2007-04-05 Thread C.L.
I was looking for a function or method that would return the index to the first
matching element in a list. Coming from a C++ STL background, I thought it might
be called find. My first stop was the Sequence Types page of the Library
Reference (http://docs.python.org/lib/typesseq.html); it wasn't there. A search
of the Library Reference's index seemed to confirm that the function did not
exist. A little later I realized it might be called index instead. Voila.

My point is that the docs list and describe it as a method that only exists for
MUTABLE sequences. Why only for mutables?

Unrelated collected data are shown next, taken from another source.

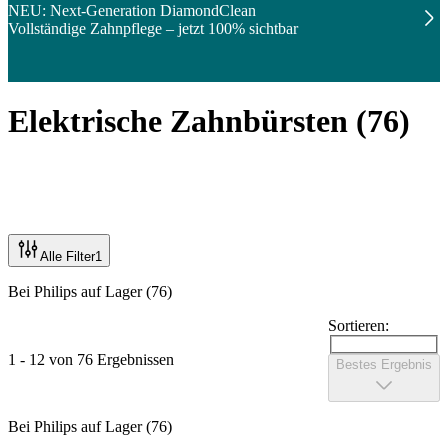
NEU: Next-Generation DiamondClean
Vollständige Zahnpflege – jetzt 100% sichtbar
Elektrische Zahnbürsten
(
76
)
Alle Filter
1
Bei Philips auf Lager (76)
Sortieren:
1 - 12 von 76 Ergebnissen
Bestes Ergebnis
Bei Philips auf Lager (76)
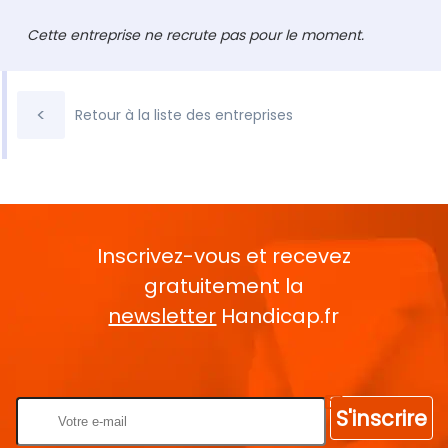
Cette entreprise ne recrute pas pour le moment.
<
Retour à la liste des entreprises
Inscrivez-vous et recevez
gratuitement la
newsletter
Handicap.fr
Rentrez votre E-mail
S'inscrire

The class of objects I would expect it
to cover would be all ordered sequences, or, to phrase it a little more
pointedly, anything that supports ordered INDEXing. My understanding is that
dict's don't fall into that class of objects since their ordering is not
documented or to be depended on. However, tuple's do support ordered indexing,
so why don't tuple's have an index method?

P.S.: I know I haven't yet gotten an answer to my why question yet, but,
assuming it's just an oversight or an example of design without the big picture
in mind, an added benefit to fixing that oversight would be that the index
method's documentation could be moved from the currently odd seeming location on
the Mutable Sequence Types page to a place someone would look for it 
logically.

P.P.S.: As much as the elementary nature of my question would make it seem, this
isn't my first day using Python. I've used it on and off for several years and I
LOVE Python. It is only because of my love for the language that I question its
ways, so please don't be overly defensive when I guess that the cause for this
possible oversight is a lack of design.